We found that most of the reads in a large number of samples have been ligated together from various fragments. I am trying to see if I can identify and salvage those reads that managed to slip through the cracks and are whole/continuous.
I can visualize the alignments and see large gaps among many of the reads within the same organism, as well as a read being split between two. I think this is sufficient proof of the problem and also proof that the information to identify continuous reads can be found in the SAM file.

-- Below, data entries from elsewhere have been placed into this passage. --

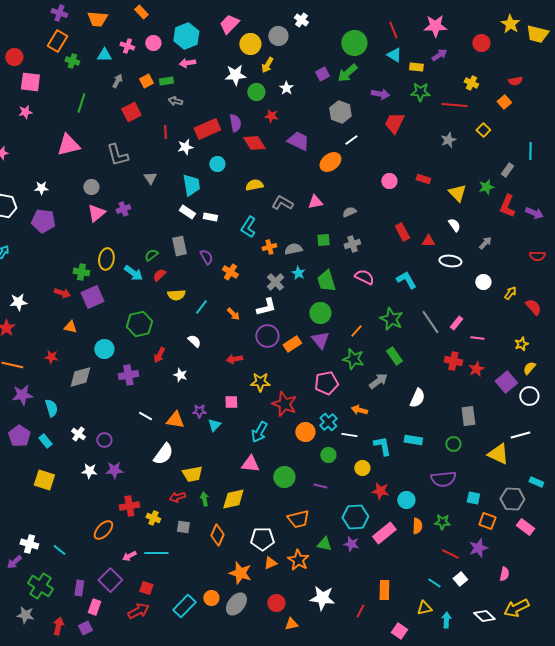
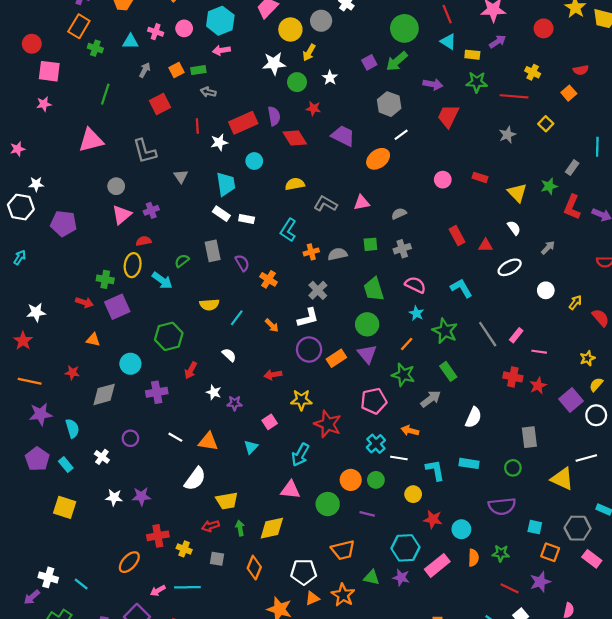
white star: (41, 188) -> (36, 184), moved
white ellipse: (450, 261) -> (510, 267), turned -35
cyan star: (298, 273) -> (416, 313), moved
red semicircle: (159, 275) -> (144, 241), moved, turned 32
pink square: (231, 402) -> (270, 422), turned -32
purple star: (199, 411) -> (235, 403), moved
orange circle: (305, 432) -> (351, 480), moved
purple circle: (104, 440) -> (130, 438), moved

Can anyone help me identify reads that mapped continuously (barring reasonable INDELs)? These are 150 bp reads and my threshold for continuity is flexibly around no gap larger than the size of the read. Alternatively, identifying all reads that are not continuous gets the job done just as well.
Have you considered trimming the reads to 50bp, for example? Those would be far less likely to be chimeric. It might be easier and more productive than throwing out all the problematic ones (assuming that most reads are affected).
We are considering that option, but that still leaves a risk of chimeric reads being included, depending on how the trimming worked out.
We're hoping to be able to identify about 30-40% of the reads as non-chimeric. If we can't identify even 15% as non-chimeric, we'll probably resort to trimming.
We also have a need for as complete a read as possible. There is a lot of value for our particular experiment in getting 130-150 bp alignments that are complete and continuous.
Thanks for the suggestion!
See this discussion about split reads: Split Read in Samtools
That might be what you are looking for.
The solution is listed as
samtools view -f 256 Input.bam | awk '$6 ~/S/ && $7 == "=" {print $0}' > Secondary_clipped.sam
But, this pulls out secondary alignments and then checks if there is a soft clipping event. Secondary alignments may happen, but this won't necessarily capture all chimeric reads. Soft clipping is likely as well, but I don't know if it will capture everything I'm looking for.